Optimization means different things to different people. In some situations, you might simply want your code to run as fast as possible. However, if you're writing code for an embedded system, you might prefer to optimize for code density to reduce your application's memory footprint.
Often these optimization constraints work against each other. For example, loop-unrolling is an optimization technique that can improve performance but this optimization comes at the expense of increased code size. The first step in optimization is deciding what you want to optimize.
Performance analysis tools
A common phrase in software optimization is "you can only optimize what you can measure".
This means that to improve the performance of your code, you must be able to accurately measure performance so that you can analyze where bottlenecks are occurring, make optimizations, and measure the improvements.
The right tool for this depends on the Arm platform you are working with.
RTOS and Android
Arm Streamline is the tool of choice for optimizing applications and systems for these platforms. Streamline is part of the Arm Development Studio and Arm Mobile Studio products.
- Using Streamline to Optimize Applications for Mali GPUs shows you how to use the Arm Streamline performance analyzer to optimize the graphics in Android applications running on Mali-400 and Mali T-600 GPUs.
- Streamline with the Raspberry Pi 3 is a practical tutorial that shows how to use the Arm DS-5 Streamline performance analyzer to analyze code performance running on the Raspberry Pi.
- Using Streamline with Fast Models and Fixed Virtual Platforms shows how you can analyze performance even when you don't have a hardware target by using the Arm Fast Models and Fixed Virtual Platforms.
- Analyzing the performance of RTOS-based systems using Streamline shows how to analyze the performance of RTOS systems, using Keil RTX version 5 RTOS on an Arm Cortex-M33 processor.
- Streamline performance analysis using local capture mode shows how you can analyze performance when it’s not possible to send live data back to the host over a network or USB connection.
For Linux systems, there is a rich ecosystem of tooling from Arm and the open source community.
- For 64-bit Linux, Arm Forge MAP enables profiling of multi-threaded and multi-process C, C++, Fortran and Python applications. Available as a standalone tool or as part of Arm Allinea Studio, Forge supports all major Linux distributions. The tool has advanced support for both CPU, application I/O, and MPI communication (for HPC applications). It can be used to identify end-to-end application performance problems such CPU bottlenecks, thread synchronization, and I/O problems.
- Read about using Arm Forge to profile and optimize large scale high-performance computing (HPC) applications.

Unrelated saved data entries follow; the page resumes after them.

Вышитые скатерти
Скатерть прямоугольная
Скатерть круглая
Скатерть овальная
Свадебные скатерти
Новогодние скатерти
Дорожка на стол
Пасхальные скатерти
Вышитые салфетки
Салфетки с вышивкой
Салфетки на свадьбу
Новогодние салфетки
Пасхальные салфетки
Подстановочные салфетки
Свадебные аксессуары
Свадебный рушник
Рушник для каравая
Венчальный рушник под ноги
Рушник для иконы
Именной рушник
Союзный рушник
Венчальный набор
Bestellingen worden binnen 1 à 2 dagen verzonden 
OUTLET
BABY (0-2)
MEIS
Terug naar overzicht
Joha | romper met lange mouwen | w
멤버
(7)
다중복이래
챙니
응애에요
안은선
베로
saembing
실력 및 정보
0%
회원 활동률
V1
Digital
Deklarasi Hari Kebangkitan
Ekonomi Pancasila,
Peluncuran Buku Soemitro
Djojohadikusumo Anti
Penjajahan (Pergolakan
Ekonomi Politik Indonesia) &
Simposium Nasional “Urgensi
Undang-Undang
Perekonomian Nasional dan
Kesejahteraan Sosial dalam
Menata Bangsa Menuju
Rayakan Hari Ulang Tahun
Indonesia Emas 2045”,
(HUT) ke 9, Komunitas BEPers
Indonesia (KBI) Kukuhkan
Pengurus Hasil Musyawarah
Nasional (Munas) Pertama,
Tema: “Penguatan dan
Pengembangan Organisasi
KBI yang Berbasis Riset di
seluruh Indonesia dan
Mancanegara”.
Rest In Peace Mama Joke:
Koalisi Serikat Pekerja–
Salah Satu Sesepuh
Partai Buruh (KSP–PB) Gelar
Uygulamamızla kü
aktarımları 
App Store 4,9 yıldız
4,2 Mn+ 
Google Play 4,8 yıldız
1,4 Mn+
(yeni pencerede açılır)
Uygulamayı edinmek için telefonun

- Find out more about Python profiling in our blog Profiling Python and compiled code with Arm Forge – and a performance surprise.
- More information about Arm Forge MAP and the Arm Allinea Studio suite.

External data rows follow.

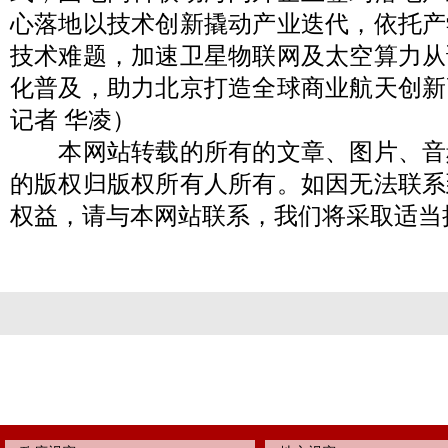
心落地以技术创新撬动产业迭代，依托产
技术难题，加速卫星物联网及太空算力从
化普及，助力北京打造全球商业航天创新
记者 华凌）
本网站转载的所有的文章、图片、音
的版权归版权所有人所有。如因无法联系
权益，请与本网站联系，我们将采取适当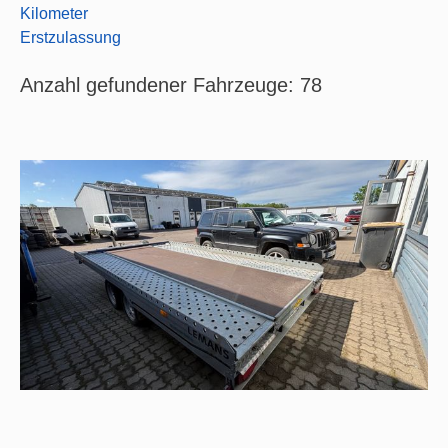
Kilometer
Erstzulassung
Anzahl gefundener Fahrzeuge:
78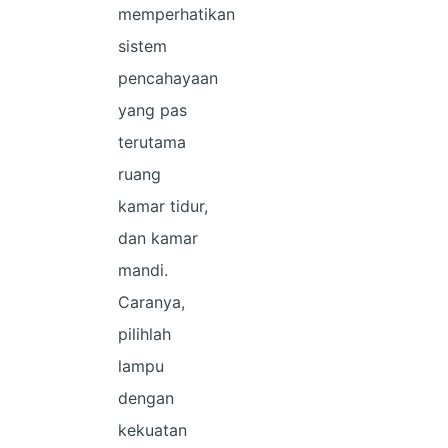
memperhatikan
sistem
pencahayaan
yang pas
terutama
ruang
kamar tidur,
dan kamar
mandi.
Caranya,
pilihlah
lampu
dengan
kekuatan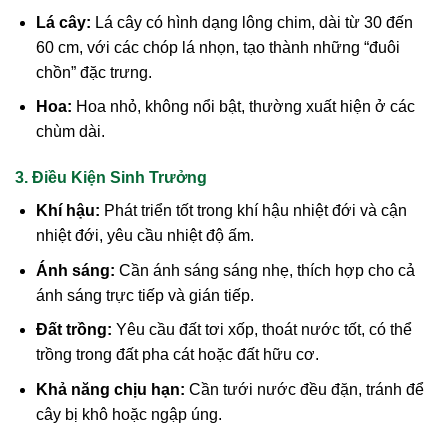
Lá cây:
Lá cây có hình dạng lông chim, dài từ 30 đến
60 cm, với các chóp lá nhọn, tạo thành những “đuôi
chồn” đặc trưng.
Hoa:
Hoa nhỏ, không nổi bật, thường xuất hiện ở các
chùm dài.
3. Điều Kiện Sinh Trưởng
Khí hậu:
Phát triển tốt trong khí hậu nhiệt đới và cận
nhiệt đới, yêu cầu nhiệt độ ấm.
Ánh sáng:
Cần ánh sáng sáng nhẹ, thích hợp cho cả
ánh sáng trực tiếp và gián tiếp.
Đất trồng:
Yêu cầu đất tơi xốp, thoát nước tốt, có thể
trồng trong đất pha cát hoặc đất hữu cơ.
Khả năng chịu hạn:
Cần tưới nước đều đặn, tránh để
cây bị khô hoặc ngập úng.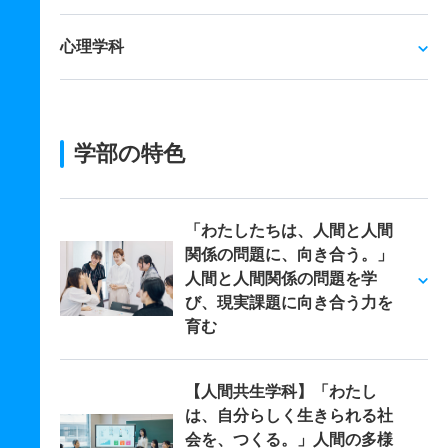
心理学科
学部の特色
「わたしたちは、人間と人間
関係の問題に、向き合う。」
人間と人間関係の問題を学
び、現実課題に向き合う力を
育む
【人間共生学科】「わたし
は、自分らしく生きられる社
会を、つくる。」人間の多様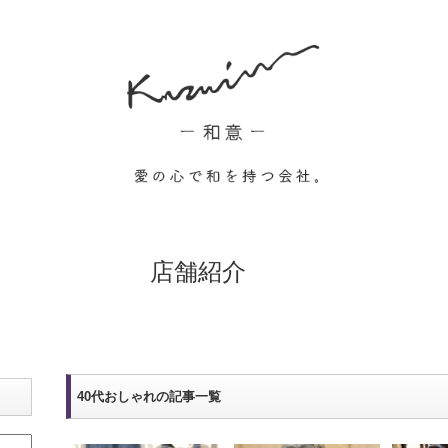
店舗紹介
40代おしゃれの記事一覧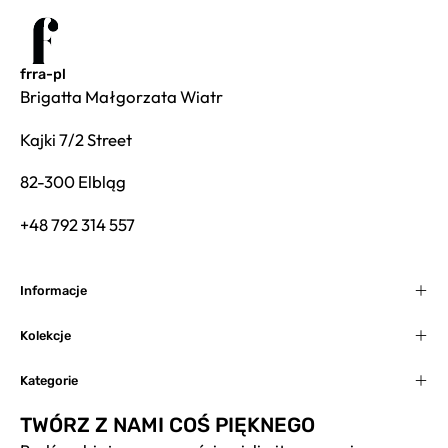
frra-pl
Brigatta Małgorzata Wiatr
Kajki 7/2 Street
82-300 Elbląg
+48 792 314 557
Informacje
Kolekcje
Kategorie
TWÓRZ Z NAMI COŚ PIĘKNEGO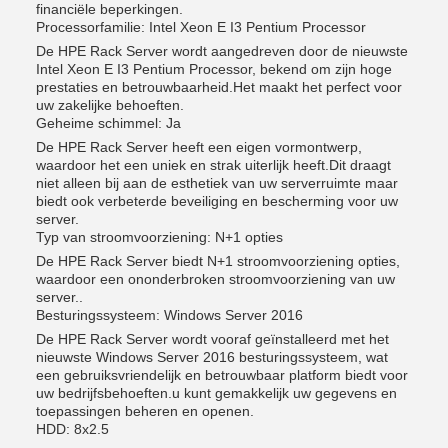
financiële beperkingen.
Processorfamilie: Intel Xeon E I3 Pentium Processor
De HPE Rack Server wordt aangedreven door de nieuwste
Intel Xeon E I3 Pentium Processor, bekend om zijn hoge
prestaties en betrouwbaarheid.Het maakt het perfect voor
uw zakelijke behoeften.
Geheime schimmel: Ja
De HPE Rack Server heeft een eigen vormontwerp,
waardoor het een uniek en strak uiterlijk heeft.Dit draagt
niet alleen bij aan de esthetiek van uw serverruimte maar
biedt ook verbeterde beveiliging en bescherming voor uw
server.
Typ van stroomvoorziening: N+1 opties
De HPE Rack Server biedt N+1 stroomvoorziening opties,
waardoor een ononderbroken stroomvoorziening van uw
server..
Besturingssysteem: Windows Server 2016
De HPE Rack Server wordt vooraf geïnstalleerd met het
nieuwste Windows Server 2016 besturingssysteem, wat
een gebruiksvriendelijk en betrouwbaar platform biedt voor
uw bedrijfsbehoeften.u kunt gemakkelijk uw gegevens en
toepassingen beheren en openen.
HDD: 8x2.5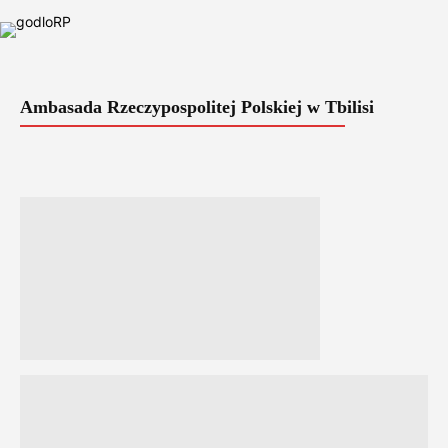
Ambasada Rzeczypospolitej Polskiej w Tbilisi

- Arm Streamline is a system profiler that can discover your software hot spots, via program counter sampling, as well as performance counter and process statistics. It can display per-core and per-process hardware event counters from Arm CPUs and Mali GPUs. Streamline for Linux is available as part of Arm Development Studio.
- Perftools, the widely used command line Linux tools for hardware counters and other performance measurement, are available for Arm systems.
Coding best practices
How you write your source code can affect the efficiency of the executable code produced by the compiler. For example, loop counters that decrement to zero are generally more efficient than loop counters that increment to an arbitrary value, because the compiler can use a single instruction (
SUBS) to decrement and compare to zero. Writing code that is more efficient delivers not only higher levels of performance, but can also be crucial in conserving battery life. If you can get a job done faster, in fewer cycles, you can turn off the power
for longer periods.
- Coding considerations describes programming practices and techniques to increase the portability, efficiency and robustness of your C and C++ source code.
- Writing optimized code shows how you can use various options, pragmas, attributes, and coding techniques to make best use of the optimization capabilities of Arm Compiler.
- Using inline assembly to improve code efficiency is a tutorial that shows how you can write optimized assembly language routines to improve performance.
- The Cortex-A Programmer's Guide contains an whole chapter (Chapter 17) which discusses how to optimize code to run on Arm processors.
The compiler provides many different options for optimizing the code it produces. For example:
- Vectorization enables the use of the NEON Single Instruction Multiple Data (SIMD) instructions that allow parallel processing of data.
- Link Time Optimization (LTO) increases the number of optimization opportunities by analyzing source code from different modules together.
- Function inlining can improve performance by reducing the overhead of repeated function calls.
These optimization techniques can be individually controlled using options supplied to the compiler and linker.
- Selecting optimization options shows how to select different optimization levels with Arm Compiler: optimizing for maximum performance, for example, or best code size.
- The armclang Reference Guide and armlink User Guide provide detailed descriptions of all available optimization options.
- Optimization Techniques in the Arm Compiler User Guide describes how to use armclang to optimize for either code size or performance, and the impact of the optimization level when debugging.
- Linker Optimization Features in the armlink User Guide describes the optimization features available in the Arm linker, armlink.